** Activity **
Using the records below, repeat exactly the lines from the one holding "Book Now (1440, 52)" through the one holding "Inicia sesión (31, 1820)", both ends included, and no others.

(Data extracted from a collection)
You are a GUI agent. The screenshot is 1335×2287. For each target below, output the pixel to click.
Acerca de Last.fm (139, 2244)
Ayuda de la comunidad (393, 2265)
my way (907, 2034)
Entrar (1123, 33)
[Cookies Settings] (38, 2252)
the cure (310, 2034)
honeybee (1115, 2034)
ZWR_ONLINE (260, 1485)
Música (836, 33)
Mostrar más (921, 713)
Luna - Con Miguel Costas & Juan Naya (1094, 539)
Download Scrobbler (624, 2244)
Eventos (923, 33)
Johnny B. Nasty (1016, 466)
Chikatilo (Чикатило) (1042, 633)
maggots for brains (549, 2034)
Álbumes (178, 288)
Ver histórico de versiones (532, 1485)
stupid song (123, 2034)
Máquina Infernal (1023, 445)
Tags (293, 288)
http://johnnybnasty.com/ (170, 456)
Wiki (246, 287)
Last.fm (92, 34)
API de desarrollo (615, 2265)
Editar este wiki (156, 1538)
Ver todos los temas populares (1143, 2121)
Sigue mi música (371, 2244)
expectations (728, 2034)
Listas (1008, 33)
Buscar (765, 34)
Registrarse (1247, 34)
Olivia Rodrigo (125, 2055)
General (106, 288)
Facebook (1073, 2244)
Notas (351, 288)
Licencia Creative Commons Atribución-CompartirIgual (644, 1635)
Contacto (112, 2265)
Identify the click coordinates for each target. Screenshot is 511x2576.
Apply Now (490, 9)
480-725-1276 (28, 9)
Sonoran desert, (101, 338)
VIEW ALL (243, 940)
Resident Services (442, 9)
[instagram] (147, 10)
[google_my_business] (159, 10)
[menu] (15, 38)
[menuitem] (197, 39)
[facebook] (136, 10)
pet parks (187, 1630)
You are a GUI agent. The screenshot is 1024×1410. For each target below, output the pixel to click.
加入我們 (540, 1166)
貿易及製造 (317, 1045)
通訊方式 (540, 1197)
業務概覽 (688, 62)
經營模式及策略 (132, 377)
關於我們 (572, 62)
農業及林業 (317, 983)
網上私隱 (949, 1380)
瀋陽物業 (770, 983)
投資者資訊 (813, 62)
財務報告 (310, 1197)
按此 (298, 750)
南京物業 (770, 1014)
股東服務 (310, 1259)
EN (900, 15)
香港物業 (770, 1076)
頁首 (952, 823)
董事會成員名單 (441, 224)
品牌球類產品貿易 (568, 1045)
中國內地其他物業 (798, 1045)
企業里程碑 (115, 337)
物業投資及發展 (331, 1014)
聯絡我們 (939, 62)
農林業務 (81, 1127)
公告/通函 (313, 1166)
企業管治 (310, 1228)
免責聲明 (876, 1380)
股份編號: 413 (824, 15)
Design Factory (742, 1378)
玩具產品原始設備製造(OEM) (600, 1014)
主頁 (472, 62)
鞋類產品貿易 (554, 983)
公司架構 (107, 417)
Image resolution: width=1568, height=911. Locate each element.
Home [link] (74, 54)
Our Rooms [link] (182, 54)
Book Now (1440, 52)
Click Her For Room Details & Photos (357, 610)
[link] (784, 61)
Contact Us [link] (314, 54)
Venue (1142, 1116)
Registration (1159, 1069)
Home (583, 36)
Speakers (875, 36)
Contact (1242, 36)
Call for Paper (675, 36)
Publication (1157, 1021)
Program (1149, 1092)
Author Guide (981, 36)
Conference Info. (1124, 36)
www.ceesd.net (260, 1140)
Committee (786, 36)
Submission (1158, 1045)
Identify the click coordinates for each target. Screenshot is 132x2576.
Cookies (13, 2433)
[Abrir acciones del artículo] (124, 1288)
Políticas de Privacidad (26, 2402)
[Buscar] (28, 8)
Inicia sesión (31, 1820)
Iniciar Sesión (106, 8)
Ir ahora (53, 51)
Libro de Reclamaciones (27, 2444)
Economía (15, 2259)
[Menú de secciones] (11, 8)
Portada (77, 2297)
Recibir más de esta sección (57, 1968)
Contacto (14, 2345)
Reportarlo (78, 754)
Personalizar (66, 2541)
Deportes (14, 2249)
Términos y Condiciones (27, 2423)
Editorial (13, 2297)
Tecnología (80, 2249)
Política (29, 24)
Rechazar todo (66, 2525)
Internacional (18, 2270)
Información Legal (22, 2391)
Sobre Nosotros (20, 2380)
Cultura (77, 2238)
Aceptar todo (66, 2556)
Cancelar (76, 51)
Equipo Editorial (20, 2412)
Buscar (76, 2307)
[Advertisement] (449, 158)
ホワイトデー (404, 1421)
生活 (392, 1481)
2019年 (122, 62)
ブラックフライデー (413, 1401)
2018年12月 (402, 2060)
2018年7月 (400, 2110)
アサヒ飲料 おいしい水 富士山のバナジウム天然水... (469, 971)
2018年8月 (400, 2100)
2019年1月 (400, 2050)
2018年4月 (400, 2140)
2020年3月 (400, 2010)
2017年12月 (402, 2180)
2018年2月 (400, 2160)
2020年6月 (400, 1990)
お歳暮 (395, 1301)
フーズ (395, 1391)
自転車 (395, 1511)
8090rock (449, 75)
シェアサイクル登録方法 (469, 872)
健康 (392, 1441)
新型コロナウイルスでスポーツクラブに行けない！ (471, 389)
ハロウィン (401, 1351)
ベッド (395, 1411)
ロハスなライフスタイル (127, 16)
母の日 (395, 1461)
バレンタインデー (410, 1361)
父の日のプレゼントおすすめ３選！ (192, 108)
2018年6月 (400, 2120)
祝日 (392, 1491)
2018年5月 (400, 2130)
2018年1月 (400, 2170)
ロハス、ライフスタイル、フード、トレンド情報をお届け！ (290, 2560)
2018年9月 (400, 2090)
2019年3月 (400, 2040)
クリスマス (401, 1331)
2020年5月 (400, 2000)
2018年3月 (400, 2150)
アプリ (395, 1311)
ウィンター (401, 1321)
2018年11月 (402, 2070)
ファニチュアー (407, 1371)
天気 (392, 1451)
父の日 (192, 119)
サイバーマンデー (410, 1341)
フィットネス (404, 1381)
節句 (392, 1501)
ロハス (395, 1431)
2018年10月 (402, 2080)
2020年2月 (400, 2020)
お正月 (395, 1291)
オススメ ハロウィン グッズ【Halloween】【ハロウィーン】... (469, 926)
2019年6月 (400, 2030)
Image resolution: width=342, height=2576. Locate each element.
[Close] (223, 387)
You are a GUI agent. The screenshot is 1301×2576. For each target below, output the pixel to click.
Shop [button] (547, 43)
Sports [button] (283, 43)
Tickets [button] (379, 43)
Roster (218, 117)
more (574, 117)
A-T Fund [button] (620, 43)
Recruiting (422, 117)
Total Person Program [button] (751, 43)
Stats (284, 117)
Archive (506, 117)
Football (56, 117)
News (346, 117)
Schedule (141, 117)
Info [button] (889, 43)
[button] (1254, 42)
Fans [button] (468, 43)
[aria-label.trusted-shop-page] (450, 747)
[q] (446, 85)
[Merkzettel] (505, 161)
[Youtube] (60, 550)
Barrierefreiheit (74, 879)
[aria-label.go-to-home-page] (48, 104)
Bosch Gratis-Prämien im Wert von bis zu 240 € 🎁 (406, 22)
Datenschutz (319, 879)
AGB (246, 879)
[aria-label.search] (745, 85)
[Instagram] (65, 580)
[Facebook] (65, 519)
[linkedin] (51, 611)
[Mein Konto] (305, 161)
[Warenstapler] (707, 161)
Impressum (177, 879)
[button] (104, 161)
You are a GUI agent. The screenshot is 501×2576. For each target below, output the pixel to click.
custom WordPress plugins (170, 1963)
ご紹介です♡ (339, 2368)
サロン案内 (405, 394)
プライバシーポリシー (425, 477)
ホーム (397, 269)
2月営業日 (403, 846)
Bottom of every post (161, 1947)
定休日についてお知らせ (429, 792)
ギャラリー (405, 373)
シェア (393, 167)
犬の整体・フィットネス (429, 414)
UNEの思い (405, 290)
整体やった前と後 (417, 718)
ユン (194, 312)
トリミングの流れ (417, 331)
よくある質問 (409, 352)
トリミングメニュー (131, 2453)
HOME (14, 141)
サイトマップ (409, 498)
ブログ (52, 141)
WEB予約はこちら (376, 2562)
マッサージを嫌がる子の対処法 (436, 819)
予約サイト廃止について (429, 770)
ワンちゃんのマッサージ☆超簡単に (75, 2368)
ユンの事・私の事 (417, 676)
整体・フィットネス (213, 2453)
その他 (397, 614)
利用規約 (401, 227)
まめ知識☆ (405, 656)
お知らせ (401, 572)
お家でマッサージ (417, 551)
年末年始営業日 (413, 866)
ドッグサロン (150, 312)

** Completed task **
Book Now (1440, 52)
Click Her For Room Details & Photos (357, 610)
[link] (784, 61)
Contact Us [link] (314, 54)
Venue (1142, 1116)
Registration (1159, 1069)
Home (583, 36)
Speakers (875, 36)
Contact (1242, 36)
Call for Paper (675, 36)
Publication (1157, 1021)
Program (1149, 1092)
Author Guide (981, 36)
Conference Info. (1124, 36)
www.ceesd.net (260, 1140)
Committee (786, 36)
Submission (1158, 1045)
Identify the click coordinates for each target. Screenshot is 132x2576.
Cookies (13, 2433)
[Abrir acciones del artículo] (124, 1288)
Políticas de Privacidad (26, 2402)
[Buscar] (28, 8)
Inicia sesión (31, 1820)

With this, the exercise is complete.